Klappe Cowboy!

Eine Filmkritik von Joachim Kurz

Ist das Kunst? Oder Porno? Oder kann das weg?

Wenn man vom tiefsten Punkt Deutschlands kommt, kann es eigentlich nur bergauf gehen. Mit dem Leben und der künstlerischen Karriere sowieso. So zumindest denkt sich der Möchtegern-Filmemacher Cowboy (den gibt Timo Jacobs, einer der beiden Regisseure höchstselbst) und macht sich nach der handstreichartigen Entführung des lokalen Filmpreises mit dem BMX-Rad auf aus dem norddeutschen Marschland (wer mag, kann sich hier gerne das „M“ wegdenken) in die Hauptstadt aller Kreativen – sprich: nach Berlin. Dort führt er eine verkrachte Künstlerexistenz wie aus dem Lehrbuch des Kunst-/Filmprekariats, was sein anscheinend unermessliches Selbstbewusstsein aber keineswegs schrumpfen lässt. Weil der Anruf von Bernd (Eichinger) auf sich warten lässt und auch die anderen Filmproduzenten nicht so richtig anspringen auf Cowboys mit viel Verve, aber wenig Substanz vorgetragene Filmpläne, fasst er sich schließlich ein Herz und dreht den Film ohne jegliche finanzielle Unterstützung. Weil es aber doch jemanden braucht, der die Arbeit macht, engagiert Cowboy mit vagen Versprechungen den arbeits- und erfolglosen Schauspieler Kinski (Peter Koskowski) und den traurigen Vagabunden Molle (David Bredin) für sein Filmprojekt mit dem Titel Acht Fäuste für Berlin. Dann trifft er auf die Aktionskünstlerin Yps (Yps Van Tule), die ihn kurzerhand als Regisseur für einen Kunstporno engagiert. Klar, dass dieses Projekt angesichts des fortgeschrittenen Dilettantismus aller Beteiligten im absoluten Chaos endet – wobei sich die Frage stellt, ob das generelle Durcheinander der verkrachten Existenzen eigentlich noch zu toppen ist.
Es ist nicht allein die Tatsache, dass Timo Jacobs hier einen größenwahnsinnigen Regisseur spielt, die darauf hinweist, dass die Story von Klappe Cowboy! bei aller Absurdität verdammt viel mit der Realität des Filmemachens selbst in Berlin zu tun hat. Jedenfalls ertappt man sich ständig dabei, beinahe permanent mit dem Kopf zu nicken und bei sich zu denken, dass man es sich so schon immer vorgestellt hat. Insofern haftet dem Film einiges von einem sich selbst erfüllenden Klischee an, das sich vor lauter Ironie fast schon wieder ernst nimmt. Das dürfte vor allem für all diejenigen interessant sein, die Cowboy Kämpfe gegen die Windmühlen des Filmemachens am eigenen Leib erfahren haben, die all die Andeutungen und Phrasen, die hier zum Besten gegeben werden, aus eigener Anschauung kennen und bereit sind, über sich selbst zu lachen.

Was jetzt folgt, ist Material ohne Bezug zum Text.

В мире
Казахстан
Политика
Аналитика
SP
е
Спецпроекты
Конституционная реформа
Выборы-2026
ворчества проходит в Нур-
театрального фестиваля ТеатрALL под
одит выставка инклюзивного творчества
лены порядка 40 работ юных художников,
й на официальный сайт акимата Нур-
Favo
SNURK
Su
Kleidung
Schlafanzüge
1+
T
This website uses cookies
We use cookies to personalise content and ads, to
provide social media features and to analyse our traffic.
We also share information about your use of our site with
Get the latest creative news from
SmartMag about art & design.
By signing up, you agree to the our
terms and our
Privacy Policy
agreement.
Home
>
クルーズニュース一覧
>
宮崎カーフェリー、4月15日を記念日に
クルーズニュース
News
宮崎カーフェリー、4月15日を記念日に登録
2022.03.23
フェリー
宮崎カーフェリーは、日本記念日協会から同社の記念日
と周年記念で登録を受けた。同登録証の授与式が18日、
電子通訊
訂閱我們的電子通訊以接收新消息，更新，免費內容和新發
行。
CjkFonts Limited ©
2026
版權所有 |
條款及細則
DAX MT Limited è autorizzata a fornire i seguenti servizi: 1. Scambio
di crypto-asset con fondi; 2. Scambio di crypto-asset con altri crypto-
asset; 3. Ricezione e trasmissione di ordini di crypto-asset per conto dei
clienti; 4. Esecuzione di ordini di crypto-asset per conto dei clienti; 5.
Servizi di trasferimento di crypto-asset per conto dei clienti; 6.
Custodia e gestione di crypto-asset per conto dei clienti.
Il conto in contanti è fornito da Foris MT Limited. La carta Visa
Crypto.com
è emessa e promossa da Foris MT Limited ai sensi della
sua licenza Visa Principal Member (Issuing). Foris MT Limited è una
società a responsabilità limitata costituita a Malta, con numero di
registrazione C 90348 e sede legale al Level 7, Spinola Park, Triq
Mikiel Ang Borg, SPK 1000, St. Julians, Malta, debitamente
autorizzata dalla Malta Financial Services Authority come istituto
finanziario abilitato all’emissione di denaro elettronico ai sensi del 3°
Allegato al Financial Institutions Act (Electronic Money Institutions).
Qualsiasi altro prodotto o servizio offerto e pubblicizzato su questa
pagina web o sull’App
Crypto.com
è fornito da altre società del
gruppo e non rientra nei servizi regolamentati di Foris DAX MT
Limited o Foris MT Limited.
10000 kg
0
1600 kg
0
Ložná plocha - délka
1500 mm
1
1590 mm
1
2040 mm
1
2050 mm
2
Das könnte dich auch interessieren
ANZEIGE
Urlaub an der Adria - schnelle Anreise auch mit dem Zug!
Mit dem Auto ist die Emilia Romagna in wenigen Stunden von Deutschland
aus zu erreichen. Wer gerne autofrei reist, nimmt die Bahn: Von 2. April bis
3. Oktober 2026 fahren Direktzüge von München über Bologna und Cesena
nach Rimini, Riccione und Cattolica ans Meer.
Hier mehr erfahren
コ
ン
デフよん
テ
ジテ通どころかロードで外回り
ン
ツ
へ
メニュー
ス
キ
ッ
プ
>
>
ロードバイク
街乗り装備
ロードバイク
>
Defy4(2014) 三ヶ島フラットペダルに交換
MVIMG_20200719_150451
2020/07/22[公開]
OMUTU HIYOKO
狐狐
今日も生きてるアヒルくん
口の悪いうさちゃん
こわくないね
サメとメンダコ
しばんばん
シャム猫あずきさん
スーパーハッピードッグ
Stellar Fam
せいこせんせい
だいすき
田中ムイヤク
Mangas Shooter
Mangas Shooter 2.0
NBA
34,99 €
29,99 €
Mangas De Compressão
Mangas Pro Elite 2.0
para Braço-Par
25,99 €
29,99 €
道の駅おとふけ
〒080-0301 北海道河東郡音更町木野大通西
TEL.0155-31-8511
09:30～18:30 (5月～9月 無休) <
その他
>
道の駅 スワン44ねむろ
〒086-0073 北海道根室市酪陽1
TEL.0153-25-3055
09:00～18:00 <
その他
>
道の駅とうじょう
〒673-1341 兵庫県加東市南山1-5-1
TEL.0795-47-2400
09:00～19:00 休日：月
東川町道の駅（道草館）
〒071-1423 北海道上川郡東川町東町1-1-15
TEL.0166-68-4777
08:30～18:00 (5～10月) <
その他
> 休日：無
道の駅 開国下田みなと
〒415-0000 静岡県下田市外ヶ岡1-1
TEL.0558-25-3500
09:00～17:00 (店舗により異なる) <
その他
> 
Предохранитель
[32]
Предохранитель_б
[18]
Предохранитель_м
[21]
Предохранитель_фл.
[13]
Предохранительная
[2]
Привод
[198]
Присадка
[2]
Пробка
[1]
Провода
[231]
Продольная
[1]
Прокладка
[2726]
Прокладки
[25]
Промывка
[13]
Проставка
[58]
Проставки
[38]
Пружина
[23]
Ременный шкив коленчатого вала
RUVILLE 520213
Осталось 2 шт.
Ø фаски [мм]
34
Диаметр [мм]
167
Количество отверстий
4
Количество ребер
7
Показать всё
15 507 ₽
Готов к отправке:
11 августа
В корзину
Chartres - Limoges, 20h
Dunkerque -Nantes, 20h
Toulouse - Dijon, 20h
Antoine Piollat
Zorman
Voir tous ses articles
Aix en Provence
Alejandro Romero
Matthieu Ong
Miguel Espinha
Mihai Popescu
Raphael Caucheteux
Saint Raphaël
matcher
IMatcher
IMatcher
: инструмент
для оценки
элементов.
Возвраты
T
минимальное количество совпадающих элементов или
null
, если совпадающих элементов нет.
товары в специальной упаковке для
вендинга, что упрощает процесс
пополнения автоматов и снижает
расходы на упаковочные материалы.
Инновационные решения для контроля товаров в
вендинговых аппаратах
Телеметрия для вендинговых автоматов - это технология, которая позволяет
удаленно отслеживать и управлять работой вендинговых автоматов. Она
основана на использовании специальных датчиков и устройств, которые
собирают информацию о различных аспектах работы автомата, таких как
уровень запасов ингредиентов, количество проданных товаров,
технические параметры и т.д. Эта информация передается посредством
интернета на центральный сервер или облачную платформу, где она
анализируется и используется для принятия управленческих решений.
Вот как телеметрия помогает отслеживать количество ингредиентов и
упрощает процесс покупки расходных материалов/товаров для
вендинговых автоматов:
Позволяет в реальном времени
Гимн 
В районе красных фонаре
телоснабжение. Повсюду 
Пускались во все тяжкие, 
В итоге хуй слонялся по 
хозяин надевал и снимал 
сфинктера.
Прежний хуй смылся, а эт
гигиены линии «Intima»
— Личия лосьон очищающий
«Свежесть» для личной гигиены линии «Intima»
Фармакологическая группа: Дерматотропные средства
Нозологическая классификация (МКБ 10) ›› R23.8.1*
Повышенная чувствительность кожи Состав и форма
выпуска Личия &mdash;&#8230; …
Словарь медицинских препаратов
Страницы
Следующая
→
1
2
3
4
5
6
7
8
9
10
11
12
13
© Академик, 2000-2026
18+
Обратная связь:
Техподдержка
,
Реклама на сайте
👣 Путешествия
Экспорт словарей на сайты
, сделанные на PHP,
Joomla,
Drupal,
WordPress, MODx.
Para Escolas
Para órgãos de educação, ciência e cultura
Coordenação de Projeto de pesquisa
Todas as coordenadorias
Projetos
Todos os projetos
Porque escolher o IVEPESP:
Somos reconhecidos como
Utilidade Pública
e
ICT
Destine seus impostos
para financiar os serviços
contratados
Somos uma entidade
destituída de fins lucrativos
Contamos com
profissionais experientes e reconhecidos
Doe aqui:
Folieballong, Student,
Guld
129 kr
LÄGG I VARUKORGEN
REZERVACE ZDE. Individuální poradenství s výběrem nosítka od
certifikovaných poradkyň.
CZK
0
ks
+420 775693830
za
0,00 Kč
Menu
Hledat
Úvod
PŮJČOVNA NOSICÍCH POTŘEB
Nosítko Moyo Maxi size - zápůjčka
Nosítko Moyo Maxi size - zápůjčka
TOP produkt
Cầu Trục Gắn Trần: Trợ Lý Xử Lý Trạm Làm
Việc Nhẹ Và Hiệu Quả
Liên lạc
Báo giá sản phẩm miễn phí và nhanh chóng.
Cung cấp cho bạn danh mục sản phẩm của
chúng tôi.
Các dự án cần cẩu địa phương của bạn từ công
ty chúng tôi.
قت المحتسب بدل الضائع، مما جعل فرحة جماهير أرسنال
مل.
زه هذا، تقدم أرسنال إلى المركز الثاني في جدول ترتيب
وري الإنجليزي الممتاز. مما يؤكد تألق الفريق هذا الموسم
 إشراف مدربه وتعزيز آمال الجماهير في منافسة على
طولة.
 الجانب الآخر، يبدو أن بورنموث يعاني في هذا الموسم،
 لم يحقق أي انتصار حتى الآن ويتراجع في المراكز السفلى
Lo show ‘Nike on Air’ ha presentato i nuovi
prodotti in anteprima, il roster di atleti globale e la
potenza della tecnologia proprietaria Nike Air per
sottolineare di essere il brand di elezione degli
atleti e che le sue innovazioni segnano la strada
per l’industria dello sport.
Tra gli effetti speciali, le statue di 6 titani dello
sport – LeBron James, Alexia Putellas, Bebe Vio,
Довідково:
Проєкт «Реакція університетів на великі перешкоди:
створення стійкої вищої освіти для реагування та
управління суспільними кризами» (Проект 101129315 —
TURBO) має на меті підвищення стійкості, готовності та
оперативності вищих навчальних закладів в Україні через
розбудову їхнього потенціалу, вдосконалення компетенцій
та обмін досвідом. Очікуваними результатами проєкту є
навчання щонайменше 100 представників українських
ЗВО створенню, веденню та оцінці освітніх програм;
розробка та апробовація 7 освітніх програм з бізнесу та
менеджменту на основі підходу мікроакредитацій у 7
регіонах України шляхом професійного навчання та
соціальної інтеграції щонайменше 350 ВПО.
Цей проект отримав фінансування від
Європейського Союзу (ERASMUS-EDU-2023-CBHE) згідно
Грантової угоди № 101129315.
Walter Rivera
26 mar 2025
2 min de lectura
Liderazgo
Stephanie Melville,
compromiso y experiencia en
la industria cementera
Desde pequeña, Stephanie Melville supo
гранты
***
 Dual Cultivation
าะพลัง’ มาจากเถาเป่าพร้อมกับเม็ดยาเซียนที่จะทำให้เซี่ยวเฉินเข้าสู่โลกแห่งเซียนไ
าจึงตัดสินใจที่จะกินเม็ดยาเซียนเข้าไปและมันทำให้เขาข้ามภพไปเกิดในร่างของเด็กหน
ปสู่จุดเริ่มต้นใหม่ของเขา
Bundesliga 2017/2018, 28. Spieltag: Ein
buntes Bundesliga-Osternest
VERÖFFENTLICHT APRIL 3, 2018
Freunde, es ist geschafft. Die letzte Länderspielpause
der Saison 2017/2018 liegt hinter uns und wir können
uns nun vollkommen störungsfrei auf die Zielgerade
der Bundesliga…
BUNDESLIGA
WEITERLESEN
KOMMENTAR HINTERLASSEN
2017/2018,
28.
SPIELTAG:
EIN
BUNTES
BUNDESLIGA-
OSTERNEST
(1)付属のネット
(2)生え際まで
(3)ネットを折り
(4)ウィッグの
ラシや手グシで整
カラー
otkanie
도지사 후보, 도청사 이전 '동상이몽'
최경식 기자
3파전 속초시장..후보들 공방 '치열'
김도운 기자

Fast scheint es so, als sei in der deutschen Hauptstadt neben der überwiegend bierernsten Berliner Schule ganz nebenbei und im Verborgenen in den letzten Jahren eine zweite Stilrichtung entstanden. Deren grimmig-infantiler Humor ist im Prinzip nichts anderes als die rotzfreche Antwort auf das kulturelle Establishment der durch staatliche Förderung grundversorgten deutschen Filmindustrie. Mit den Prinzipien des Punk begehren diese „Schmuddelkinder“ gegen all das Moralinsaure und Verklemmte im deutschen Kino und haben wegen der Verfehlung des Klassenziels in der Berliner Schule flugs ihre eigene, selbstverwaltete Lehranstalt gegründet, in der man die Filme nicht nur ohne jede Förderung realisiert, sondern (wie nicht nur in diesem Fall) auch noch selbst verleiht.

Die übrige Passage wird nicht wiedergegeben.